The impostor, who was chewing gum, looked at him distastefully. “Who are you?”
“I’m Anton Waker. This is my office. You’re sitting at my secretary’s desk.”
“They didn’t tell me anything about an Anton,” she said. “They said I was supporting Louise and Jasper.”
“It’s Gaspar, not Jasper. I’m afraid you were misinformed. Where’s Ellie?”
“Who’s Ellie?”
“I’m your secretary.”
“You just told me you weren’t.”
“But then you said I was misinformed,” she said. He went into his office and closed the door behind him. He sat for a while at his desk going through yesterday’s research reports, spent a half-hour on the phone with Sophie who was crying because someone had cut in front of her in line at the bakery and she hated people and why was everyone always so horrible and mean, and when he ventured back out a few hours later the new secretary was gone. He heard her voice from somewhere down the hall and walked in the opposite direction to avoid her. Later in the afternoon he asked Dahlia if she’d made progress on the report she was supposed to be writing, and she told him that actually she’d been told to report to Gaspar in the Compliance and Regulatory Affairs department from now on.
“But you don’t do that kind of work,” he said.
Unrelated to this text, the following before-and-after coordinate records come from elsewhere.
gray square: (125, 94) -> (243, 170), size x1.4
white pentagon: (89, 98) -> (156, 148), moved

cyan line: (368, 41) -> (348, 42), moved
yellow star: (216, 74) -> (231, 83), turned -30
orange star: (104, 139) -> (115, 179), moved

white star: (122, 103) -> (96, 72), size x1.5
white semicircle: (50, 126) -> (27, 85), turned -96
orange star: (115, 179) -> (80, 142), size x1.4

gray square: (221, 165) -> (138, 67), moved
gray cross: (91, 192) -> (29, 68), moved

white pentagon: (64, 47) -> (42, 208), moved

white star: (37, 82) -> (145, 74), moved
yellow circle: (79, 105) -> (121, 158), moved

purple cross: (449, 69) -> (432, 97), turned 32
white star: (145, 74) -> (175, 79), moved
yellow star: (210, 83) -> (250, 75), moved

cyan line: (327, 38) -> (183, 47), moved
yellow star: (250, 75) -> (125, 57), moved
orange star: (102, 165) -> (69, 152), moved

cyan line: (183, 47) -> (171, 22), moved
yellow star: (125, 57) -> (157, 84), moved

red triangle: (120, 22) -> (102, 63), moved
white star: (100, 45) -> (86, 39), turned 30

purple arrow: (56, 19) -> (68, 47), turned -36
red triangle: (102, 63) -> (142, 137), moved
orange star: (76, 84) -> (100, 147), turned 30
She was embarrassed but had no explanation. It was just what she’d been told. His other seven direct reports told him the same thing, awkwardly, with their eyes downcast. No one really knew anything. It was embarrassing. The sympathy in their eyes made him want to punch someone. He couldn’t very well go across the hall and speak to Gaspar about it (“So, what’s this I hear about my entire staff reporting to you now?”), and repeated calls to his supervisor were not returned (“I’m sorry, Anton, he’s still unavailable. Would you like me to take another message?”), so he spent the day in his office with the door closed, waiting for an explanatory memo that never arrived. When he left at five his staff was in a meeting that he hadn’t been invited to. He heard Dahlia’s laugh and the strange new secretary’s voice through the conference-room door. Anton felt very formal all the way home.
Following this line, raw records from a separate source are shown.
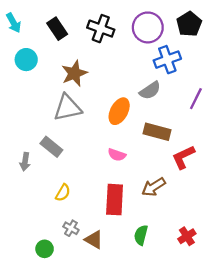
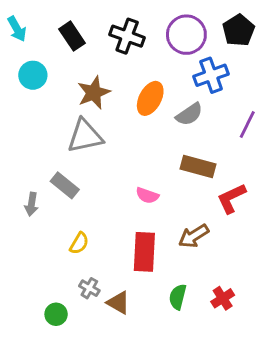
orange ellipse: (119, 111) -> (150, 98), moved
red cross: (187, 236) -> (223, 298), moved

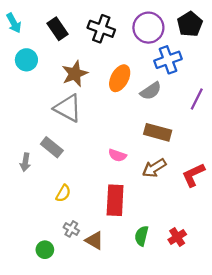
gray triangle: (85, 136) -> (68, 108), turned 40
red L-shape: (231, 198) -> (193, 175), moved
brown arrow: (194, 236) -> (154, 168), moved

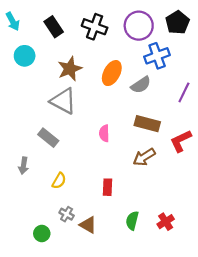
pink semicircle: (117, 155) -> (104, 133), moved, turned 70
gray arrow: (25, 162) -> (23, 166), moved
red L-shape: (193, 175) -> (181, 141), moved
red rectangle: (115, 200) -> (107, 187), size x0.6

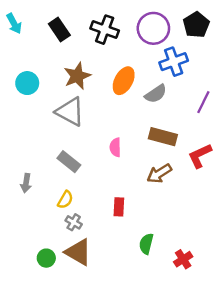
cyan circle: (25, 56) -> (27, 83), moved
gray rectangle: (48, 138) -> (69, 162), moved
gray cross: (67, 214) -> (74, 222), moved
red cross: (166, 222) -> (183, 259), moved
brown triangle: (88, 225) -> (78, 252), moved, size x1.4

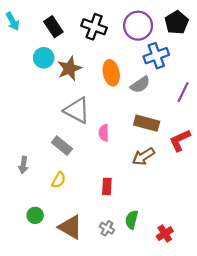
orange ellipse: (124, 81) -> (111, 73), turned -40
cyan circle: (27, 83) -> (44, 58), moved
gray triangle: (70, 112) -> (77, 110), moved
gray cross: (74, 222) -> (107, 228), moved
green circle: (46, 258) -> (35, 215), moved

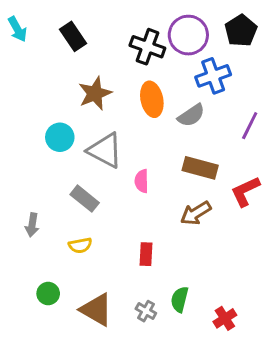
black cross: (94, 27) -> (147, 47), moved
cyan circle: (44, 58) -> (60, 137), moved
yellow semicircle: (59, 180) -> (80, 245), turned 49

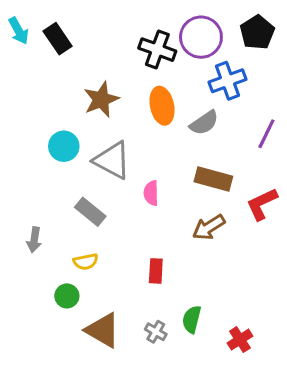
black rectangle: (73, 36) -> (58, 39), moved
green circle: (48, 294) -> (67, 296), moved

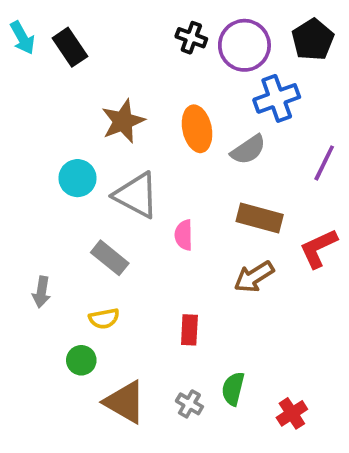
black cross: (157, 50) -> (191, 38), moved, size x0.7

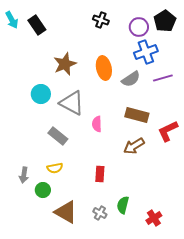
purple circle: (244, 45) -> (139, 27), moved, size x0.7
purple line: (324, 163) -> (163, 78), moved, turned 48
gray arrow: (41, 292) -> (24, 175), moved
Sophie was working; he heard the cello through her study door. He turned on the television and turned it off again, ordered Malaysian takeout and ate alone in silence, read the morning’s newspaper for a while and spent time with the cat, ate a few spoonfuls of ice cream, sat for two hours in the living room spell-bound by Sophie’s music. He talked with Sophie about the day’s news headlines when she emerged from the study around ten o’clock, brushed his teeth, kissed her, slept fitfully, came back to the office at a quarter to nine. He was met at the doorway of his office by a man from HR. Jackson was about Anton’s age and of similar build, but always slightly better dressed. He had a way of smiling a beat too quickly, and Anton had always found him somehow suspect.
“Anton,” he said. His voice was hesitant. “It’s good to see you.”
“Jackson. Good morning. Do you know where my staff went?”
Jackson smiled. “I believe they’re all in a meeting. May I talk to you a moment?”
“If they’re my staff,” Anton said, “and they’re in a meeting, why wasn’t I invited to the meeting too? I’m supposed to be supervising them?” He hadn’t meant the last part to sound like a question.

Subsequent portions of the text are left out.